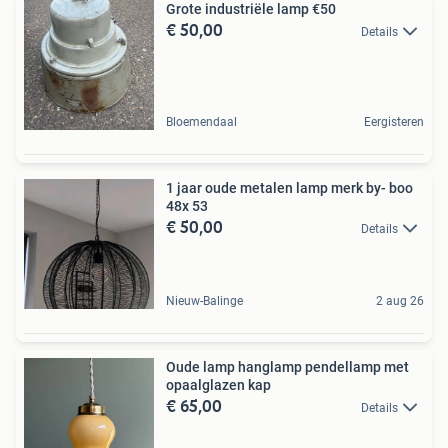
Grote industriële lamp €50
€ 50,00
Details
Bloemendaal
Eergisteren
1 jaar oude metalen lamp merk by- boo
48x 53
€ 50,00
Details
Nieuw-Balinge
2 aug 26
Oude lamp hanglamp pendellamp met
opaalglazen kap
€ 65,00
Details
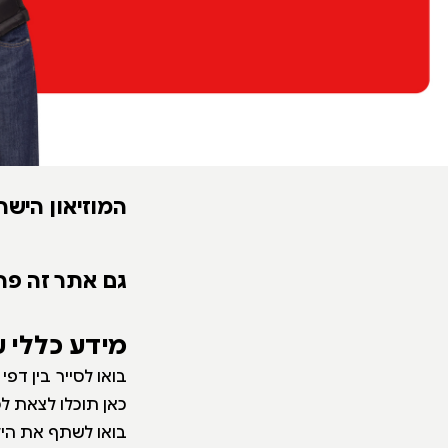
המוזיאון הישר
גם אתר זה פת
מידע כללי 
בואו לסייר בין דפ
כאן תוכלו לצאת ל
בואו לשתף את היל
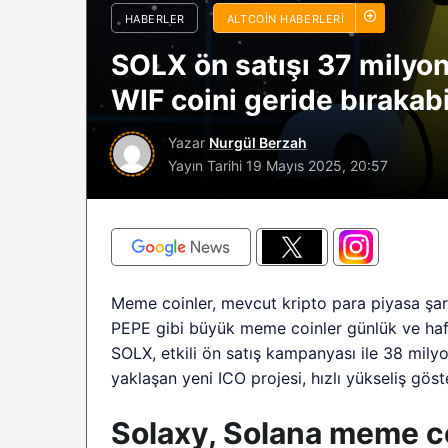
HABERLER
ALTCOIN HABERLERI
sürüyor: Analistle
2026 BTC çöküşü 
SOLX ön satışı 37 milyon
sınırlı kalabilir?
WIF coini geride bırakabi
Yazar
Nurgül Berzah
Yayın Tarihi
19 Mayıs 2025, 20:57
Meme coinler, mevcut kripto para piyasa şar
PEPE gibi büyük meme coinler günlük ve haf
SOLX, etkili ön satış kampanyası ile 38 milyo
yaklaşan yeni ICO projesi, hızlı yükseliş göst
Solaxy, Solana meme coi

* **Exercise**: Skip every picture, and give the rest of the material above again exactly.

* **Result of the exercise**:
Grote industriële lamp €50
€ 50,00
Details
Bloemendaal
Eergisteren
1 jaar oude metalen lamp merk by- boo
48x 53
€ 50,00
Details
Nieuw-Balinge
2 aug 26
Oude lamp hanglamp pendellamp met
opaalglazen kap
€ 65,00
Details
המוזיאון הישר
גם אתר זה פת
מידע כללי 
בואו לסייר בין דפ
כאן תוכלו לצאת ל
בואו לשתף את היל
HABERLER
ALTCOIN HABERLERI
sürüyor: Analistle
2026 BTC çöküşü 
SOLX ön satışı 37 milyon
sınırlı kalabilir?
WIF coini geride bırakabi
Yazar
Nurgül Berzah
Yayın Tarihi
19 Mayıs 2025, 20:57
Meme coinler, mevcut kripto para piyasa şar
PEPE gibi büyük meme coinler günlük ve haf
SOLX, etkili ön satış kampanyası ile 38 milyo
yaklaşan yeni ICO projesi, hızlı yükseliş göst
Solaxy, Solana meme coi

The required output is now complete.